I have a doubt. Each port of GB10 are 200Gbit/s or each one is 100Gbit/s.
So if each one of the 100Gbit/s ports are connected to a single 200Gbit QSFP56 cable to a 400Gbit switcher does the switcher reads 200Gbit or just 100Gbit?
What is the real limit of each port? can they be used in parallel?
i want to connect several GB10 to a 400Gbit switcher. i look up the video on youtube where alex connects all of them, but he makes on my amateur view some mistakes like not fully implementing a proper fine tune of the fabric signal. Also he never uses 4bit quantization with GB10.
has anyone here connected more the 3 GB10 and use the CRS804 DDQ ?
Each port is indeed 200GbE. Only one cable necessary except for odd daisy chain setups.
That specific switch has 400GbE bandwidth and each port can be split to serve two Sparks - but you have to be very cautious and order exactly the right splitter cables. There are no official recommendations for this… and it will probably cost hundreds per split cable, and require some management on the switch to pull off. Research deeply before buying. It is possible though.
While I haven’t seen an in depth report with that exact config here, there’s a YouTube channel which basically shows the entire process with that switch, successfully connecting 8x Sparks and doing some inference tests.
You want QSFP56-DD to 2x QSFP56 cables. The -DD is double density and it is a deeper physical connector used on the CRS804/ CRS812 (and lots of other switches.) Here is Rohit’s post on that if you want to learn more: QSFP Versus QSFP-DD Here Are the Key Differences - ServeTheHome - The short answer is that you are just splitting out the double density.
You also have to manually set each port to 200Gbps. The actual PCIe Gen5 x4 throughput you get is closer to 109Gbps IIRC but I might be a bit off there so you lose a small bit of bandwidth by doing both of the PCIe Gen5 x4 links into a single connector. For the GB10, it is well worth it to get higher density on the switch.
Just as a FYI - we have eight of them on a CRS804 and it works no problem. If you want, you can even put storage on the 10Gbps ports and feed storage in that way.
We are doing our video on the 8-node cluster today, so it should be out in two weeks or so (albeit likely when I am filming in Taiwan.)
If splitting the switch port will result in an actual PCIe Gen5 x4 throughput you get is closer to 109Gbps that’s unfortunate. Using a QSFP56 back-to-back connection the throughput is close to the 200Gpbs line rate.

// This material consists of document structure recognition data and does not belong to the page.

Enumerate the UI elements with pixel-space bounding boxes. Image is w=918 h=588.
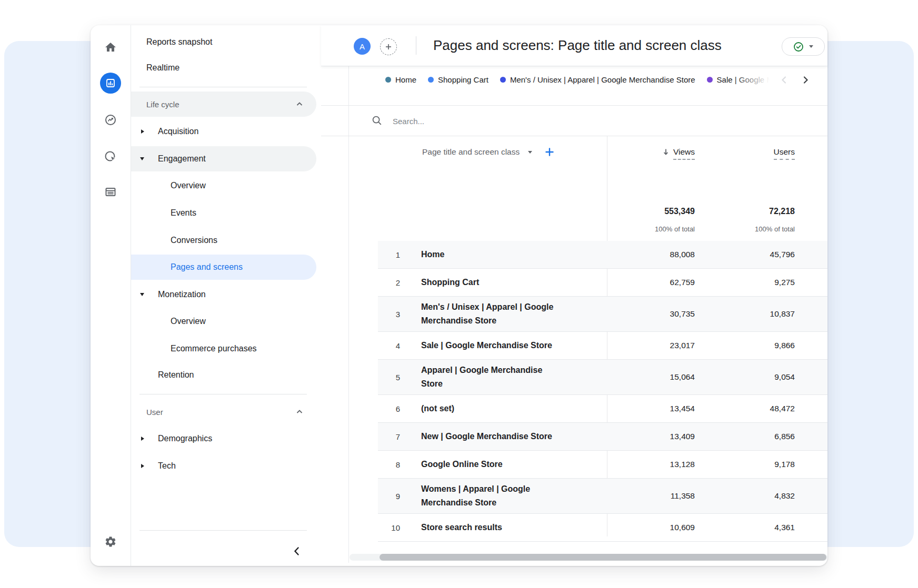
collapse-sidebar-icon[interactable] <box>291 545 303 557</box>
row-rank: 3 <box>378 310 400 319</box>
section-label: Life cycle <box>131 100 179 109</box>
sidebar-item-pages-and-screens-selected[interactable]: Pages and screens <box>131 255 316 280</box>
item-label: Pages and screens <box>131 262 243 272</box>
item-label: Tech <box>131 461 176 471</box>
row-views: 15,064 <box>616 372 695 382</box>
row-rank: 1 <box>378 250 400 259</box>
advertising-icon[interactable] <box>104 150 117 163</box>
page-title: Pages and screens: Page title and screen… <box>433 25 722 66</box>
sidebar-item-realtime[interactable]: Realtime <box>131 57 332 78</box>
main-area: A Pages and screens: Page title and scre… <box>321 25 827 566</box>
row-views: 10,609 <box>616 523 695 532</box>
row-rank: 4 <box>378 341 400 350</box>
sidebar-section-life-cycle[interactable]: Life cycle <box>131 92 316 117</box>
table-row: 2 Shopping Cart 62,759 9,275 <box>378 269 827 297</box>
legend-item: Men's / Unisex | Apparel | Google Mercha… <box>500 75 695 84</box>
row-views: 23,017 <box>616 341 695 350</box>
table-row: 7 New | Google Merchandise Store 13,409 … <box>378 423 827 451</box>
analytics-window: Reports snapshot Realtime Life cycle Acq… <box>91 25 827 566</box>
sidebar-item-reports-snapshot[interactable]: Reports snapshot <box>131 32 332 53</box>
row-views: 88,008 <box>616 250 695 259</box>
row-label: Men's / Unisex | Apparel | Google Mercha… <box>400 300 616 328</box>
users-total-share: 100% of total <box>755 225 795 233</box>
table-row: 10 Store search results 10,609 4,361 <box>378 514 827 542</box>
report-nav-sidebar: Reports snapshot Realtime Life cycle Acq… <box>131 25 321 566</box>
row-rank: 9 <box>378 492 400 501</box>
add-dimension-icon[interactable] <box>545 147 554 157</box>
search-icon <box>372 115 382 128</box>
row-users: 4,361 <box>695 523 795 532</box>
legend-item: Home <box>385 75 416 84</box>
sidebar-item-retention[interactable]: Retention <box>131 364 316 386</box>
row-views: 62,759 <box>616 278 695 287</box>
sidebar-item-demographics[interactable]: Demographics <box>131 428 316 449</box>
sort-desc-icon <box>662 148 670 156</box>
dimension-header-dropdown[interactable]: Page title and screen class <box>422 147 554 157</box>
row-views: 13,409 <box>616 432 695 441</box>
table-row: 4 Sale | Google Merchandise Store 23,017… <box>378 332 827 360</box>
table-search-row <box>321 105 827 136</box>
row-views: 13,128 <box>616 460 695 469</box>
legend-prev-icon[interactable] <box>778 74 791 86</box>
row-rank: 7 <box>378 432 400 441</box>
row-rank: 8 <box>378 460 400 469</box>
legend-dot <box>500 77 506 83</box>
data-quality-button[interactable] <box>782 37 825 56</box>
add-comparison-icon[interactable] <box>380 38 397 55</box>
views-column-header[interactable]: Views <box>662 147 695 160</box>
horizontal-scrollbar-thumb[interactable] <box>380 554 826 561</box>
sidebar-item-tech[interactable]: Tech <box>131 455 316 477</box>
legend-dot <box>707 77 713 83</box>
table-header: Page title and screen class Views Us <box>378 136 827 241</box>
row-label: New | Google Merchandise Store <box>400 430 616 443</box>
legend-item: Shopping Cart <box>428 75 488 84</box>
users-total: 72,218 <box>769 207 795 216</box>
verified-check-icon <box>793 42 804 52</box>
avatar[interactable]: A <box>354 38 371 55</box>
sidebar-divider <box>139 87 307 87</box>
table-row: 8 Google Online Store 13,128 9,178 <box>378 451 827 479</box>
settings-gear-icon[interactable] <box>104 535 117 548</box>
legend-item: Sale | Google Merchandise Store <box>707 75 770 84</box>
row-label: Apparel | Google Merchandise Store <box>400 363 616 391</box>
users-column-header[interactable]: Users <box>774 147 795 160</box>
expanded-triangle-icon <box>140 293 144 296</box>
table-row: 3 Men's / Unisex | Apparel | Google Merc… <box>378 297 827 332</box>
row-users: 9,866 <box>695 341 795 350</box>
sidebar-item-monetization[interactable]: Monetization <box>131 284 316 305</box>
sidebar-section-user[interactable]: User <box>131 401 316 422</box>
row-rank: 2 <box>378 278 400 287</box>
chevron-up-icon[interactable] <box>295 408 304 418</box>
row-label: Womens | Apparel | Google Merchandise St… <box>400 482 616 510</box>
users-header-label: Users <box>774 147 795 160</box>
table-body: 1 Home 88,008 45,796 2 Shopping Cart 62,… <box>378 241 827 542</box>
table-row: 1 Home 88,008 45,796 <box>378 241 827 269</box>
search-input[interactable] <box>392 113 762 129</box>
sidebar-item-acquisition[interactable]: Acquisition <box>131 121 316 142</box>
content-left-divider <box>348 66 349 563</box>
row-rank: 10 <box>378 523 400 532</box>
legend-label: Sale | Google Merchandise Store <box>717 75 770 84</box>
reports-icon[interactable] <box>100 73 121 94</box>
chart-legend-row: Home Shopping Cart Men's / Unisex | Appa… <box>321 66 827 106</box>
legend-next-icon[interactable] <box>799 74 812 86</box>
screen: Reports snapshot Realtime Life cycle Acq… <box>0 0 918 588</box>
row-label: Home <box>400 248 616 261</box>
row-users: 9,054 <box>695 372 795 382</box>
home-icon[interactable] <box>104 41 117 54</box>
header-divider <box>416 36 416 55</box>
views-total-share: 100% of total <box>655 225 695 233</box>
collapsed-triangle-icon <box>141 464 144 468</box>
report-header: A Pages and screens: Page title and scre… <box>321 25 827 66</box>
library-icon[interactable] <box>104 186 117 198</box>
sidebar-item-engagement[interactable]: Engagement <box>131 146 316 171</box>
row-views: 11,358 <box>616 491 695 501</box>
row-label: Shopping Cart <box>400 276 616 289</box>
explore-icon[interactable] <box>104 114 117 126</box>
row-label: Sale | Google Merchandise Store <box>400 339 616 352</box>
row-label: Store search results <box>400 521 616 534</box>
legend-label: Shopping Cart <box>438 75 488 84</box>
legend-dot <box>385 77 391 83</box>
chevron-up-icon[interactable] <box>295 100 304 110</box>
row-users: 10,837 <box>695 309 795 319</box>
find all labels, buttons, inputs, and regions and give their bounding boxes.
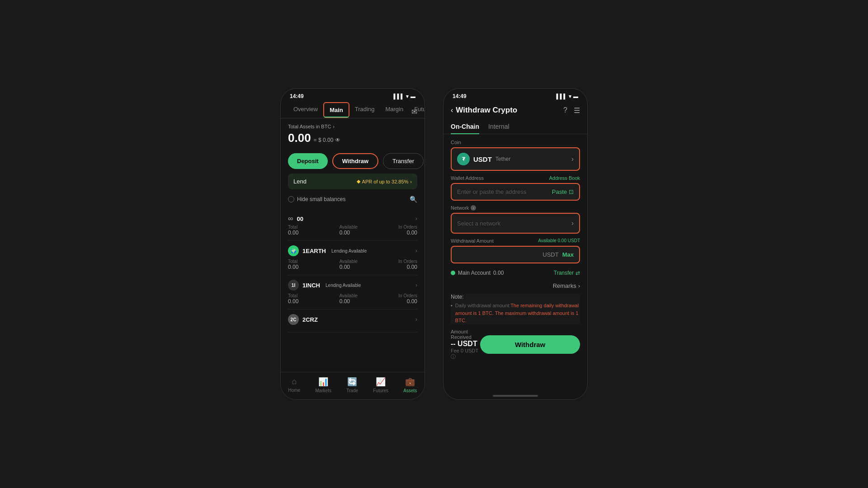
- coin-label: Coin: [451, 140, 580, 145]
- remarks-row: Remarks ›: [451, 282, 580, 289]
- asset-list: ∞ 00 › Total 0.00 Available 0.00 In Orde…: [281, 206, 425, 372]
- main-account-label: Main Account: [458, 270, 491, 276]
- bottom-nav: ⌂ Home 📊 Markets 🔄 Trade 📈 Futures 💼 Ass…: [281, 372, 425, 399]
- back-button[interactable]: ‹ Withdraw Crypto: [451, 106, 517, 115]
- amount-received-row: Amount Received -- USDT Fee 0 USDT ⓘ Wit…: [451, 329, 580, 360]
- list-item: 🌍 1EARTH Lending Available › Total 0.00 …: [288, 241, 417, 275]
- field-label-row: Network i: [451, 205, 580, 211]
- trade-icon: 🔄: [347, 377, 357, 387]
- max-button[interactable]: Max: [562, 251, 574, 258]
- asset-symbol: 00: [297, 216, 303, 222]
- asset-name-row: ∞ 00 ›: [288, 211, 417, 225]
- remarks-link[interactable]: Remarks ›: [553, 282, 580, 289]
- coin-section: Coin ₮ USDT Tether ›: [451, 140, 580, 171]
- mail-icon[interactable]: ✉: [411, 108, 417, 116]
- wifi-icon: ▾: [569, 94, 571, 99]
- paste-button[interactable]: Paste ⊡: [552, 188, 574, 195]
- tab-internal[interactable]: Internal: [488, 119, 509, 134]
- question-icon[interactable]: ?: [563, 106, 567, 115]
- asset-balances: Total 0.00 Available 0.00 In Orders 0.00: [288, 225, 417, 236]
- network-section: Network i Select a network ›: [451, 205, 580, 234]
- home-indicator: [493, 395, 538, 397]
- address-field-inner: Enter or paste the address Paste ⊡: [457, 188, 574, 195]
- address-book-link[interactable]: Address Book: [549, 175, 580, 181]
- balance-orders-col: In Orders 0.00: [398, 293, 417, 305]
- assets-icon: 💼: [405, 377, 415, 387]
- search-bar: Hide small balances 🔍: [281, 193, 425, 206]
- chevron-right-icon: ›: [415, 216, 417, 222]
- nav-item-home[interactable]: ⌂ Home: [288, 377, 301, 393]
- amount-field[interactable]: USDT Max: [451, 246, 580, 263]
- coin-name: USDT: [473, 155, 492, 163]
- tab-overview[interactable]: Overview: [288, 102, 323, 118]
- chevron-right-icon: ›: [415, 248, 417, 254]
- fee-info-icon: ⓘ: [451, 354, 456, 359]
- search-icon[interactable]: 🔍: [410, 196, 417, 203]
- nav-tabs: Overview Main Trading Margin Futures: [281, 102, 425, 118]
- chain-tabs: On-Chain Internal: [443, 119, 587, 134]
- transfer-icon: ⇄: [576, 270, 580, 276]
- asset-icon: 1I: [288, 280, 299, 291]
- time-left: 14:49: [290, 93, 304, 99]
- list-item: 1I 1INCH Lending Available › Total 0.00 …: [288, 275, 417, 310]
- main-account-value: 0.00: [493, 270, 504, 276]
- page-title: Withdraw Crypto: [456, 106, 517, 115]
- nav-item-markets[interactable]: 📊 Markets: [315, 377, 331, 393]
- nav-item-futures[interactable]: 📈 Futures: [373, 377, 388, 393]
- balance-usd: = $ 0.00 👁: [314, 137, 341, 143]
- eye-icon[interactable]: 👁: [335, 137, 340, 143]
- usdt-icon: ₮: [457, 153, 470, 165]
- asset-symbol: 1INCH: [302, 282, 320, 289]
- withdraw-button[interactable]: Withdraw: [480, 335, 580, 354]
- checkbox-icon: [288, 196, 294, 202]
- balance-available-col: Available 0.00: [340, 293, 358, 305]
- coin-left: ₮ USDT Tether: [457, 153, 510, 165]
- note-text: • Daily withdrawal amount:The remaining …: [451, 302, 580, 324]
- asset-name-row: 1I 1INCH Lending Available ›: [288, 280, 417, 291]
- info-icon: i: [471, 205, 476, 211]
- balance-total-col: Total 0.00: [288, 259, 298, 270]
- lend-apr: ◆ APR of up to 32.85% ›: [357, 178, 412, 184]
- page-header: ‹ Withdraw Crypto ? ☰: [443, 102, 587, 119]
- chevron-right-icon: ›: [571, 155, 574, 163]
- fee-label: Fee 0 USDT ⓘ: [451, 348, 480, 360]
- asset-balances: Total 0.00 Available 0.00 In Orders 0.00: [288, 259, 417, 270]
- balance-main: 0.00: [288, 131, 311, 145]
- asset-symbol: 1EARTH: [302, 248, 326, 254]
- chevron-right-icon: ›: [578, 282, 580, 289]
- note-content: Daily withdrawal amount:The remaining da…: [455, 302, 580, 324]
- tab-trading[interactable]: Trading: [349, 102, 380, 118]
- withdraw-button[interactable]: Withdraw: [332, 153, 378, 169]
- address-field[interactable]: Enter or paste the address Paste ⊡: [451, 183, 580, 201]
- asset-balances: Total 0.00 Available 0.00 In Orders 0.00: [288, 293, 417, 305]
- deposit-button[interactable]: Deposit: [288, 153, 328, 169]
- balance-row: 0.00 = $ 0.00 👁: [288, 131, 417, 145]
- amount-received-left: Amount Received -- USDT Fee 0 USDT ⓘ: [451, 329, 480, 360]
- network-selector[interactable]: Select a network ›: [451, 213, 580, 234]
- battery-icon: ▬: [573, 94, 578, 99]
- tab-margin[interactable]: Margin: [380, 102, 409, 118]
- note-title: Note:: [451, 294, 580, 300]
- coin-selector[interactable]: ₮ USDT Tether ›: [451, 147, 580, 171]
- transfer-link[interactable]: Transfer ⇄: [554, 270, 580, 276]
- list-item: ∞ 00 › Total 0.00 Available 0.00 In Orde…: [288, 206, 417, 241]
- history-icon[interactable]: ☰: [574, 106, 580, 115]
- asset-name-left: 1I 1INCH Lending Available: [288, 280, 361, 291]
- tab-main[interactable]: Main: [323, 102, 349, 118]
- nav-item-trade[interactable]: 🔄 Trade: [346, 377, 358, 393]
- amount-currency: USDT: [542, 251, 558, 258]
- coin-full-name: Tether: [495, 156, 510, 162]
- chevron-right-icon: ›: [333, 124, 334, 129]
- nav-item-assets[interactable]: 💼 Assets: [403, 377, 417, 393]
- asset-tag: Lending Available: [326, 283, 361, 288]
- diamond-icon: ◆: [357, 178, 360, 184]
- hide-small-toggle[interactable]: Hide small balances: [288, 196, 345, 202]
- lend-banner[interactable]: Lend ◆ APR of up to 32.85% ›: [288, 174, 417, 189]
- available-label: Available 0.00 USDT: [538, 238, 580, 244]
- tab-on-chain[interactable]: On-Chain: [451, 119, 479, 134]
- transfer-button[interactable]: Transfer: [383, 153, 424, 169]
- header-actions: ? ☰: [563, 106, 580, 115]
- balance-available-col: Available 0.00: [340, 225, 358, 236]
- balance-total-col: Total 0.00: [288, 293, 298, 305]
- bullet-icon: •: [451, 302, 453, 324]
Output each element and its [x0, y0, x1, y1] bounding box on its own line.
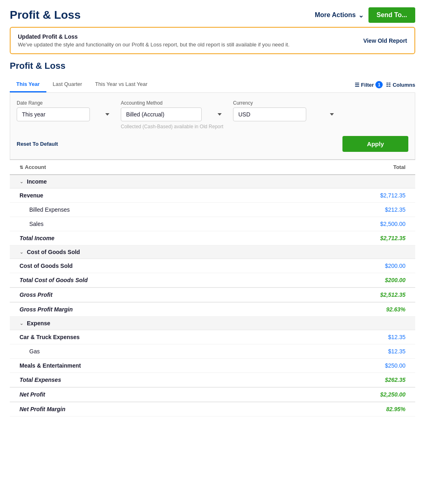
report-title: Profit & Loss — [10, 61, 415, 71]
amount-value: $200.00 — [385, 263, 405, 269]
gross-profit-margin-amount: 92.63% — [386, 306, 405, 313]
net-profit-amount: $2,250.00 — [380, 391, 405, 398]
more-actions-button[interactable]: More Actions ⌄ — [315, 11, 364, 19]
table-row: Billed Expenses $212.35 — [10, 203, 415, 217]
page-header: Profit & Loss More Actions ⌄ Send To... — [0, 0, 425, 27]
filter-lines-icon: ☰ — [355, 82, 360, 88]
table-header: Account Total — [10, 160, 415, 175]
amount-value: $12.35 — [388, 334, 405, 340]
expense-section-header: ⌄ Expense — [10, 317, 415, 330]
total-expenses-row: Total Expenses $262.35 — [10, 373, 415, 387]
expense-section-name: Expense — [27, 320, 50, 327]
reset-to-default-button[interactable]: Reset To Default — [17, 141, 58, 147]
income-section-header: ⌄ Income — [10, 175, 415, 188]
amount-value: $2,500.00 — [380, 221, 405, 227]
net-profit-row: Net Profit $2,250.00 — [10, 387, 415, 402]
currency-wrapper: USD EUR GBP — [233, 107, 339, 121]
total-income-amount: $2,712.35 — [380, 235, 405, 241]
currency-select[interactable]: USD EUR GBP — [233, 107, 306, 121]
income-chevron-icon[interactable]: ⌄ — [20, 179, 24, 184]
banner-title: Updated Profit & Loss — [18, 33, 290, 40]
account-name: Sales — [29, 221, 44, 227]
account-column-header[interactable]: Account — [20, 164, 46, 170]
account-name: Revenue — [20, 192, 43, 199]
chevron-down-icon: ⌄ — [358, 11, 364, 19]
cogs-section-header: ⌄ Cost of Goods Sold — [10, 245, 415, 259]
net-profit-margin-amount: 82.95% — [386, 406, 405, 412]
account-name: Car & Truck Expenses — [20, 334, 80, 340]
send-to-button[interactable]: Send To... — [368, 7, 415, 23]
filter-button[interactable]: ☰ Filter 1 — [355, 81, 383, 88]
total-income-label: Total Income — [20, 235, 54, 241]
total-column-header: Total — [393, 164, 405, 170]
table-row: Sales $2,500.00 — [10, 217, 415, 231]
table-row: Revenue $2,712.35 — [10, 188, 415, 203]
table-row: Gas $12.35 — [10, 344, 415, 359]
filters-panel: Date Range This year Last Quarter This M… — [10, 93, 415, 160]
gross-profit-margin-row: Gross Profit Margin 92.63% — [10, 302, 415, 317]
total-cogs-label: Total Cost of Goods Sold — [20, 277, 87, 283]
date-range-label: Date Range — [17, 100, 114, 106]
banner-description: We've updated the style and functionalit… — [18, 42, 290, 48]
total-cogs-amount: $200.00 — [385, 277, 405, 283]
tab-this-year-vs-last-year[interactable]: This Year vs Last Year — [89, 77, 154, 92]
expense-chevron-icon[interactable]: ⌄ — [20, 320, 24, 326]
account-name: Billed Expenses — [29, 206, 70, 213]
notification-banner: Updated Profit & Loss We've updated the … — [10, 27, 415, 54]
accounting-method-select[interactable]: Billed (Accrual) Collected (Cash-Based) — [121, 107, 202, 121]
total-expenses-amount: $262.35 — [385, 377, 405, 383]
filter-area: ☰ Filter 1 ☷ Columns — [355, 81, 415, 88]
amount-value: $250.00 — [385, 362, 405, 369]
amount-value: $212.35 — [385, 206, 405, 213]
tab-this-year[interactable]: This Year — [10, 77, 46, 92]
gross-profit-amount: $2,512.35 — [380, 291, 405, 298]
account-name: Meals & Entertainment — [20, 362, 81, 369]
cogs-chevron-icon[interactable]: ⌄ — [20, 249, 24, 255]
date-range-wrapper: This year Last Quarter This Month Custom — [17, 107, 114, 121]
accounting-method-wrapper: Billed (Accrual) Collected (Cash-Based) — [121, 107, 227, 121]
accounting-method-group: Accounting Method Billed (Accrual) Colle… — [121, 100, 227, 129]
columns-button[interactable]: ☷ Columns — [386, 82, 415, 88]
gross-profit-label: Gross Profit — [20, 291, 52, 298]
page-title: Profit & Loss — [10, 9, 81, 22]
filter-label: Filter — [361, 82, 374, 88]
accounting-method-label: Accounting Method — [121, 100, 227, 106]
net-profit-margin-row: Net Profit Margin 82.95% — [10, 402, 415, 416]
view-old-report-button[interactable]: View Old Report — [363, 37, 407, 44]
cash-based-note: Collected (Cash-Based) available in Old … — [121, 124, 227, 129]
apply-button[interactable]: Apply — [342, 136, 408, 152]
filter-count-badge: 1 — [375, 81, 383, 88]
report-section: Profit & Loss This Year Last Quarter Thi… — [0, 61, 425, 416]
table-row: Meals & Entertainment $250.00 — [10, 359, 415, 373]
account-name: Gas — [29, 348, 40, 355]
date-range-group: Date Range This year Last Quarter This M… — [17, 100, 114, 121]
cogs-section-name: Cost of Goods Sold — [27, 249, 80, 255]
filters-row: Date Range This year Last Quarter This M… — [17, 100, 408, 129]
total-income-row: Total Income $2,712.35 — [10, 231, 415, 245]
total-cogs-row: Total Cost of Goods Sold $200.00 — [10, 273, 415, 287]
sort-icon — [20, 164, 23, 170]
amount-value: $12.35 — [388, 348, 405, 355]
table-row: Car & Truck Expenses $12.35 — [10, 330, 415, 344]
tabs-bar: This Year Last Quarter This Year vs Last… — [10, 77, 415, 93]
banner-text: Updated Profit & Loss We've updated the … — [18, 33, 290, 48]
columns-icon: ☷ — [386, 82, 391, 88]
table-row: Cost of Goods Sold $200.00 — [10, 259, 415, 273]
currency-group: Currency USD EUR GBP — [233, 100, 339, 121]
date-range-select[interactable]: This year Last Quarter This Month Custom — [17, 107, 90, 121]
total-expenses-label: Total Expenses — [20, 377, 61, 383]
net-profit-label: Net Profit — [20, 391, 45, 398]
income-section-name: Income — [27, 178, 47, 185]
gross-profit-row: Gross Profit $2,512.35 — [10, 287, 415, 302]
header-actions: More Actions ⌄ Send To... — [315, 7, 415, 23]
currency-label: Currency — [233, 100, 339, 106]
account-name: Cost of Goods Sold — [20, 263, 73, 269]
net-profit-margin-label: Net Profit Margin — [20, 406, 65, 412]
amount-value: $2,712.35 — [380, 192, 405, 199]
filters-footer: Reset To Default Apply — [17, 136, 408, 152]
tab-last-quarter[interactable]: Last Quarter — [46, 77, 89, 92]
gross-profit-margin-label: Gross Profit Margin — [20, 306, 73, 313]
columns-label: Columns — [392, 82, 415, 88]
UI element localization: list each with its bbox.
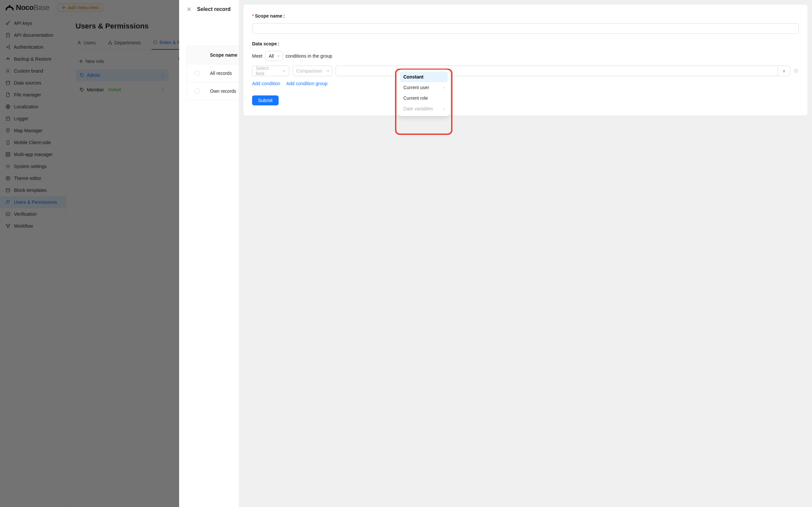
form-drawer-backdrop: * Scope name : Data scope : Meet All con… [239, 0, 812, 507]
var-item-label: Constant [403, 74, 423, 79]
select-field-dropdown[interactable]: Select field [252, 66, 289, 76]
comparison-dropdown[interactable]: Comparision [293, 66, 333, 76]
var-item-constant[interactable]: Constant [400, 71, 448, 82]
drawer-title: Select record [197, 6, 231, 12]
var-item-date-variables[interactable]: Date variables › [400, 103, 448, 114]
var-item-current-role[interactable]: Current role [400, 93, 448, 103]
variable-dropdown: Constant Current user › Current role Dat… [398, 70, 450, 116]
scope-name-input[interactable] [252, 23, 799, 34]
chevron-down-icon [276, 54, 280, 58]
var-item-label: Current user [403, 85, 429, 90]
chevron-right-icon: › [443, 106, 445, 111]
var-item-label: Date variables [403, 106, 433, 111]
chevron-right-icon: › [443, 85, 445, 90]
meet-post-text: conditions in the group [286, 53, 333, 59]
meet-pre-text: Meet [252, 53, 262, 59]
close-icon[interactable] [187, 7, 192, 12]
radio-icon[interactable] [195, 70, 200, 76]
required-star-icon: * [252, 13, 254, 18]
submit-button[interactable]: Submit [252, 96, 278, 105]
column-header: Scope name [210, 52, 237, 58]
add-condition-group-link[interactable]: Add condition group [286, 81, 328, 86]
chevron-down-icon [282, 69, 286, 72]
overlay-dark[interactable] [0, 0, 179, 507]
chevron-down-icon [326, 69, 330, 72]
variable-toggle-button[interactable]: x [778, 66, 790, 76]
var-item-current-user[interactable]: Current user › [400, 82, 448, 93]
data-scope-label: Data scope : [252, 41, 799, 46]
list-row-label: All records [210, 70, 232, 76]
scope-name-label: * Scope name : [252, 13, 799, 18]
add-condition-link[interactable]: Add condition [252, 81, 280, 86]
radio-icon[interactable] [195, 89, 200, 94]
meet-select[interactable]: All [265, 51, 283, 61]
meet-row: Meet All conditions in the group [252, 51, 799, 61]
remove-condition-icon[interactable] [794, 68, 799, 73]
scope-form: * Scope name : Data scope : Meet All con… [244, 5, 807, 115]
var-item-label: Current role [403, 96, 428, 101]
condition-row: Select field Comparision x [252, 66, 799, 76]
list-row-label: Own records [210, 89, 236, 94]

@Patrick-ServeTheHome thanks for pointing that out. I was planning to order a CSR804 switch but now I have to look for alternatives. Something enterprise ready!
So the GB10 has two PCIe Gen5 x4 interfaces and two physical interfaces. So if you used both ports with 200GbE connections on each port you can actually drive like 109Gbps over one of the PCIe Gen5 x4 links, but you then are provisioning 200Gbps ports for 109Gbps(-ish) of maximum utilization. With the breakout you put both PCIe Gen5 x4 links from the SoC to the CX-7 through one physical port, and then can saturate 200Gbps.
Other than for throughput benchmarking, you are unlikely to notice the difference, so the CRS804 DDQ is a better option since you can do 8x 200Gbps since it is a 1.6T switch. The gotchas are setting things like the MTUs, using the right interface pairs, and then you have to manually set the port speed to 200Gbps on all eight ports.
Let us put it this way, we have everything up to the SN5610 51.2T Spectrum-4 switch in the lab, and we bought a second CRS804 DDQ for the GB10’s to start the second cluster. Even something like the Dell Z9332F-ON is very useful, but it is super loud and the maximum power consumption in that 1U is around 900W IIRC.
We just filmed the main part of the video for this whole setup, and will have a written version as well when the video goes live. We are using the CRS804 DDQ because it is the best option for this type of cluster.
I just got my Sparks up and I’m seeing 2 x 100Gb connections per Spark when I look at the connections. I have one cable for each Spark, so using all 4 ports with 4 Sparks. That’s the “200Gb” I should be seeing, correct, and not each one of those at 200Gb? Just want to make sure I have this all set up correct. The switch is the Mikrotik CRS804-4DDQ-hRM.
Given the Spark’s port-to-PCIe lane allocation, assuming an 804DDQ, would it make sense to connect 1x link NS (Spark-Switch) and 1 link EW (Spark-Spark)?
The idea would be mapping IF0/IF1 to the NS link, IF2/IF3 to the EW.
So each link type (NS switched vs EW P2P) gets access to PCIe 5.0 x8 lanes and a potential 200GbE assuming the other link type (switched vs P2P) isn’t being utilized simultaneously, plus there’s no switch latency overhead on EW/P2P traffic.
My setup is: pair of DGXs linked EW (P2P); picked up a CRS804DDQ; building a flash storage array (2x200GbE); considering adding 2 more DGXs. End goal is to be able to use a mix of tp=1, tp=2 and tp=4 with all the models stored just once on the flash. And with tp=2 pushing the traffic EW over the P2P link helps a little bit wrt throughput but more importantly less latency, thus the interest in having EW as well as the NS into the switch for storage + tp=4 traffic.